Bila ‘NPWP sendiri’ digunakan saat terjadi pemotongan pajak, maka ‘NPWP lain’ kita gunakan saat terjadi pemungutan pajak. Bila pemotongan pajak mengakibatkan penghasilan yang berkurang (terpotong) akibat pajak yang dipotong, maka pemungutan pajak tidak memotong penghasilan.

Dalam skema pemungutan, pajak dipungut berdasarkan jumlah penghasilan tapi tidak mengurangi penghasilan itu sendiri. Jenis pajak yang menggunakan skema pemungutan antara lain adalah Pajak Pertambahan Nilai (PPN), Pajak Penjualan atas Barang Mewah (PPnBM), dan juga PPh Pasal 22.

Misalnya seorang Wajib Pajak Badan X yang berstatus sebagai Pengusaha Kena Pajak (PKP) menjual barang dengan Wajib Pajak Orang Pribadi Z yang juga PKP. Badan X akan menerbitkan faktur pajak atas transaksi tersebut dengan kode 01 dan memungut PPN sebesar 10% atas transaksi tersebut dari Z. Nantinya, X akan menyetorkan pembayaran PPN atas bulan tersebut dengan kode billing dengan subjek NPWP sendiri atas pembayaran yang disetorkan.

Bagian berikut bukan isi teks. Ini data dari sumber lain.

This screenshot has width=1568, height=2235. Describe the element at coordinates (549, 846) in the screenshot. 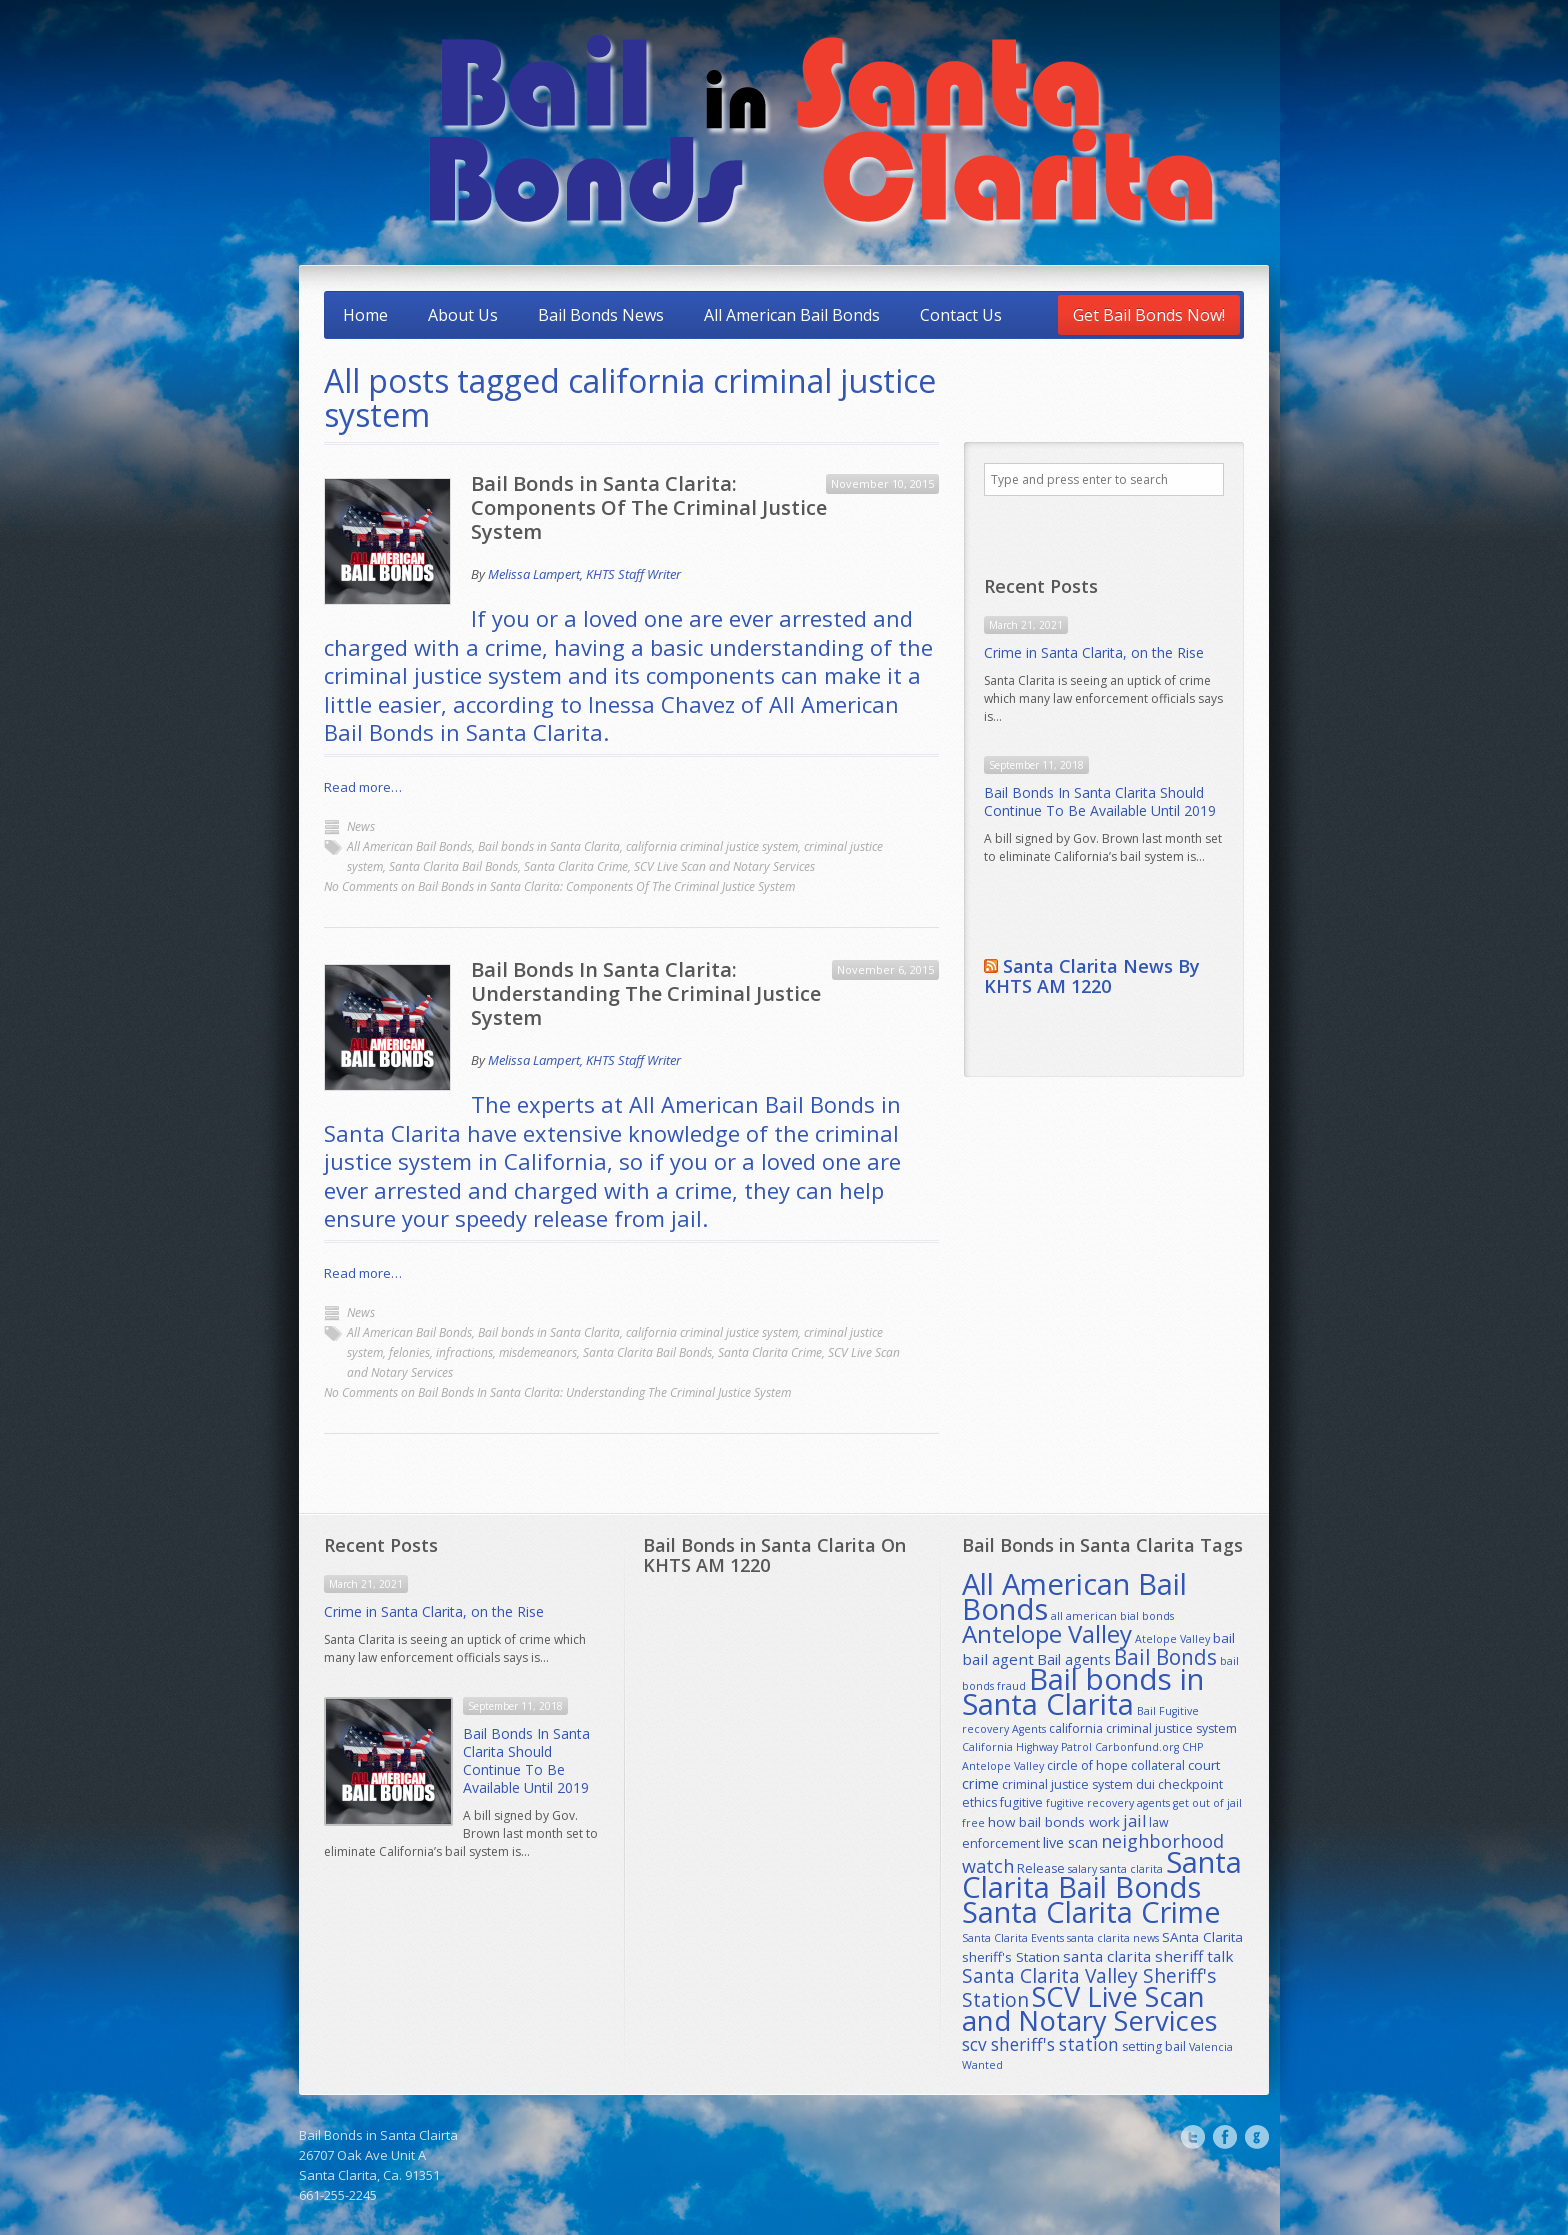

I see `Bail bonds in Santa Clarita` at that location.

Lain halnya bila X bertransaksi dengan Bendahara C yang menggunakan dana Anggaran Pendapatan dan Belanja Negara (APBN). Atas transaksi yang berlangsung, X menerbitkan faktur pajak kepada Bendahara C. Sedangkan untuk pembayaran PPN, Bendahara C yang memiliki kewajiban menyetorkannya.

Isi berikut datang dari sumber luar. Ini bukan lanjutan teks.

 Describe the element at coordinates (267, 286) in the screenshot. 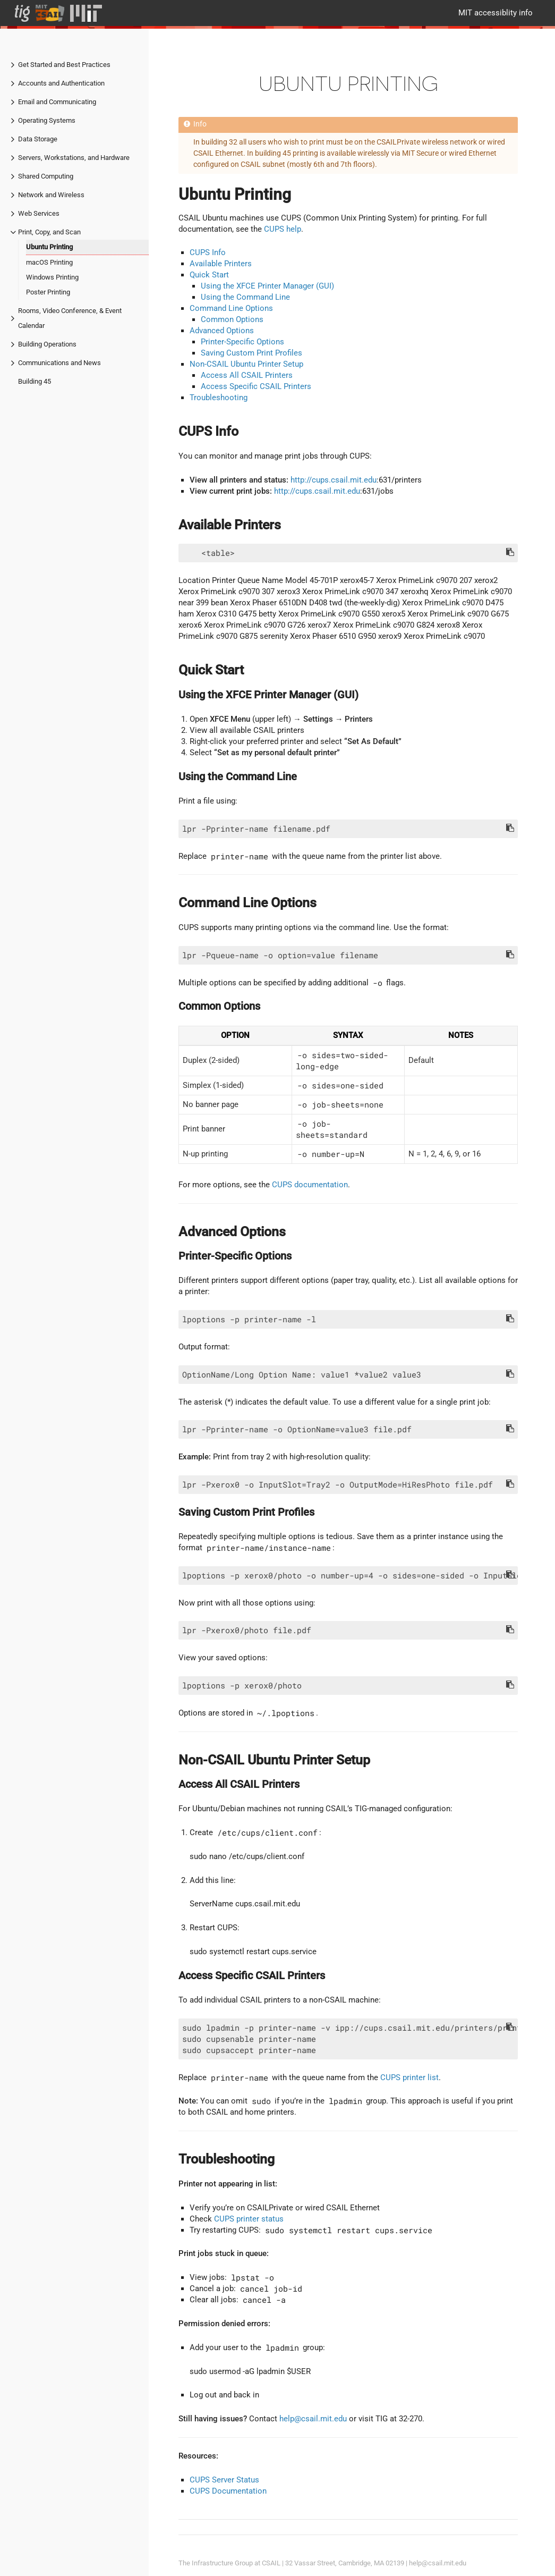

Sehingga, kode billing akan dibuat dengan NPWP Bendahara C dan memilih subjek NPWP lain. Kemudian memasukkan NPWP rekanan sebagai NPWP yang disetorkan pajaknya. Nantinya pada bukti bayar akan tertera NPWP X sebagai pemilik bukti bayar pajak dan pada kode billing, NPWP Bendahara C akan muncul sebagai penyetor.

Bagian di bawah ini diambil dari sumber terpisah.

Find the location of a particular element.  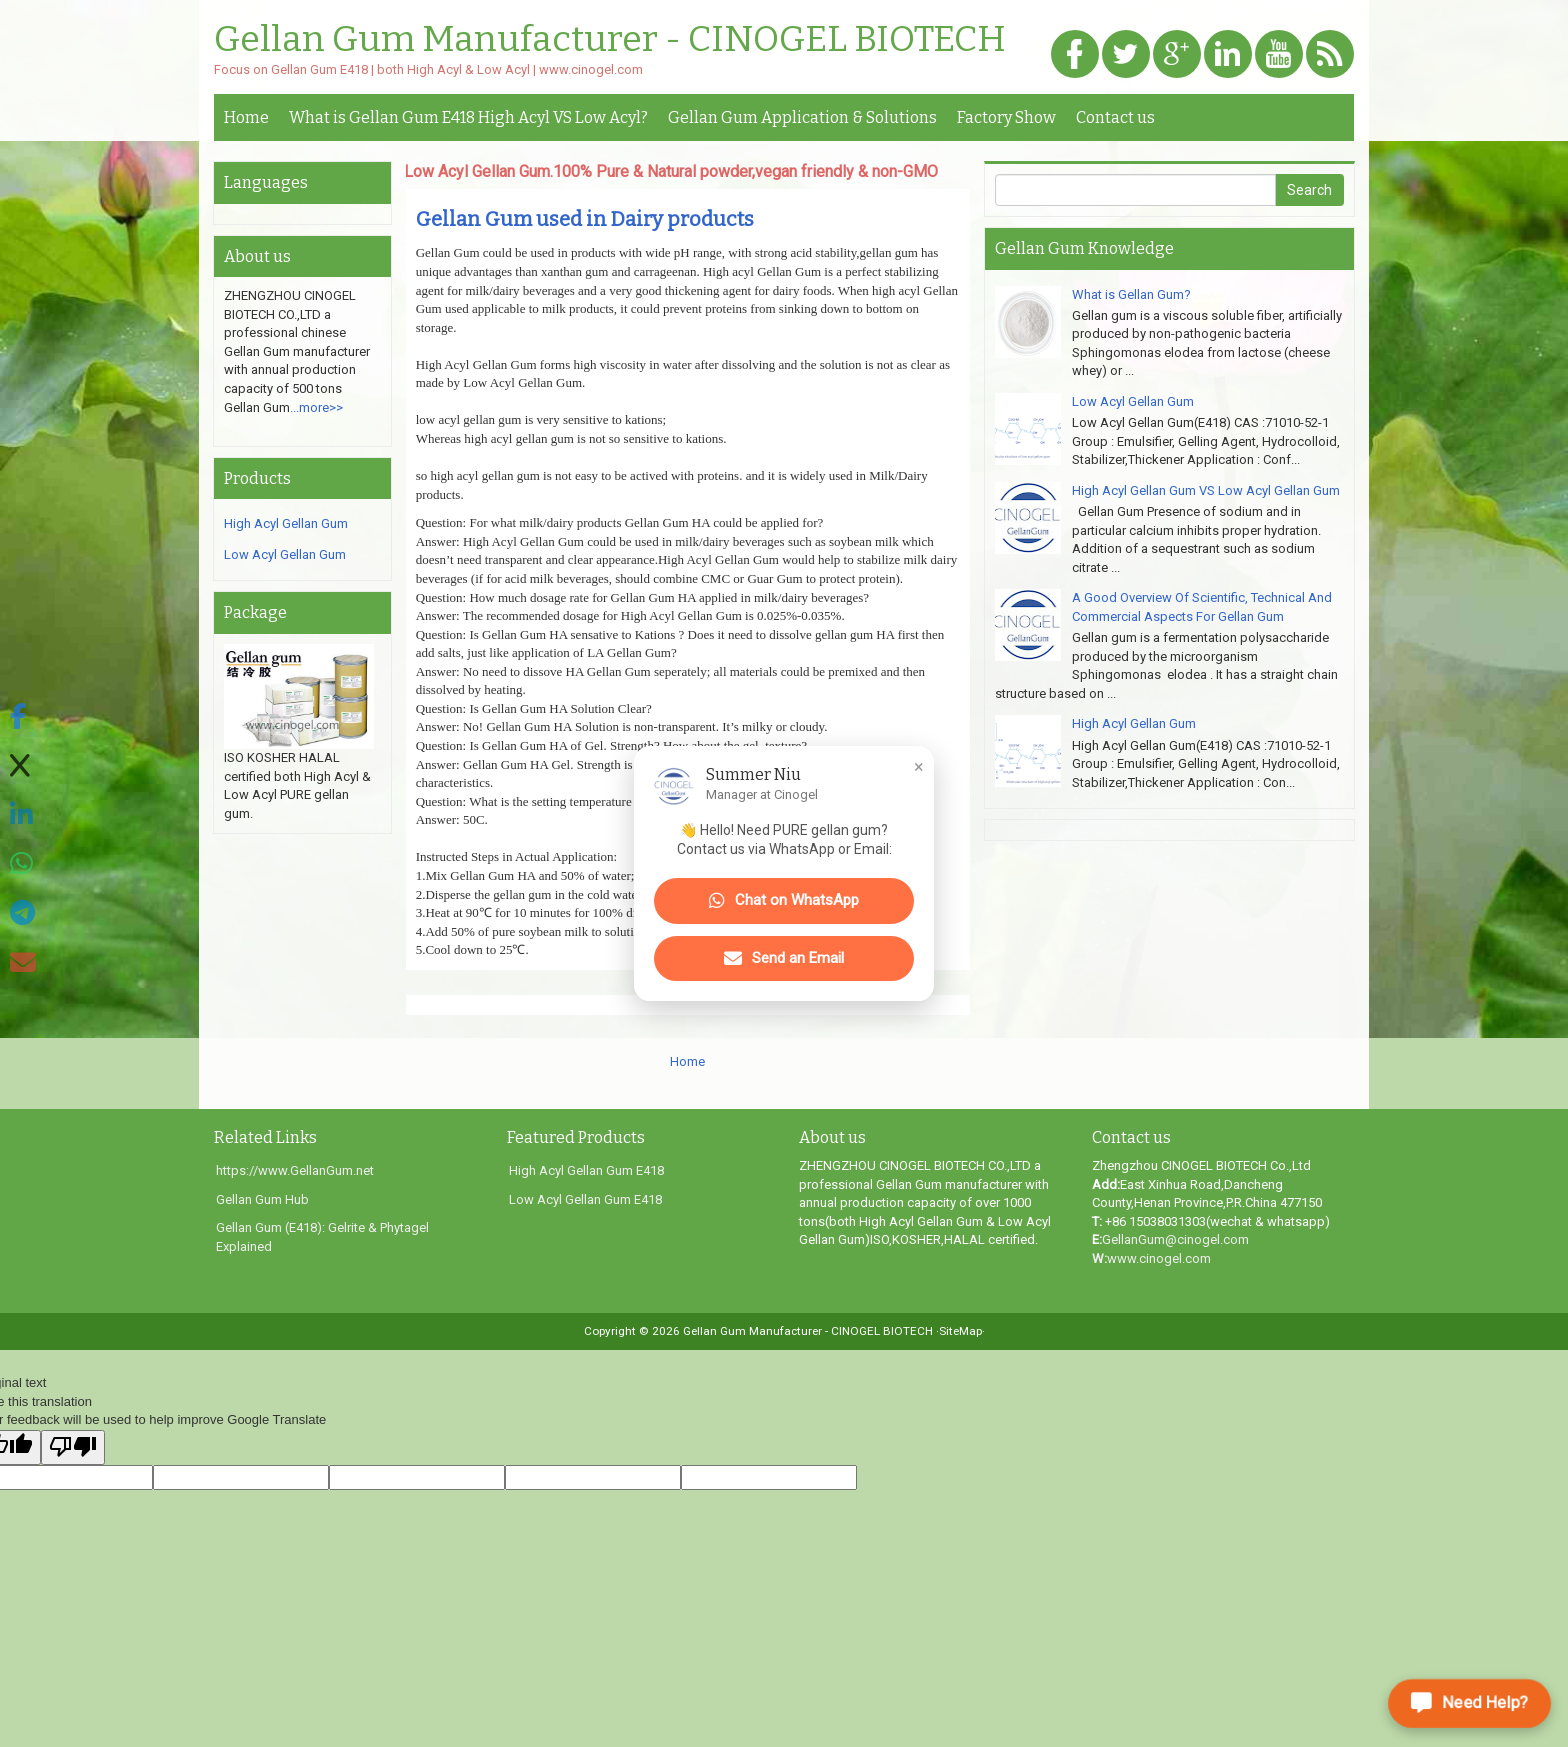

Gellan Gum Hub is located at coordinates (262, 1199).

Secara garis besar dapat disimpulkan bahwa dalam hal terjadi transaksi di antara dua pihak dan salah satunya berperan sebagai pemotong atau pemungut, maka dua hal yang akan sering terjadi adalah sebagai berikut:

  • Pemotongan pajak: PPh Pasal 4 ayat (2), PPh Pasal 21/26, dan PPh Pasal 23. Menggunakan fitur NPWP sendiri dan disetorkan oleh NPWP pemotong.
  • Pemungutan pajak: PPh Pasal 22, PPN, dan PPnBM. Menggunakan fitur NPWP lain dengan NPWP pemungut sebagai penyetor dan NPWP rekanan sebagai yang disetor.

Jadi bisa disimpulkan bahwa untuk memahami kapan menggunakan fitur subjek NPWP sendiri atau NPWP lain pada pembuatan kode billing harus terlebih dahulu memahami skema pemotongan maupun pemungutan pajak. Terutama bagi pihak pemotong/pemungut pajak seperti bendahara pemerintah, harus memperhatikan hal-hal mendasar seperti ini untuk menghindari adanya kesalahan pembayaran pajak.

*) Tulisan ini merupakan pendapat pribadi penulis dan bukan cerminan sikap instansi tempat penulis bekerja.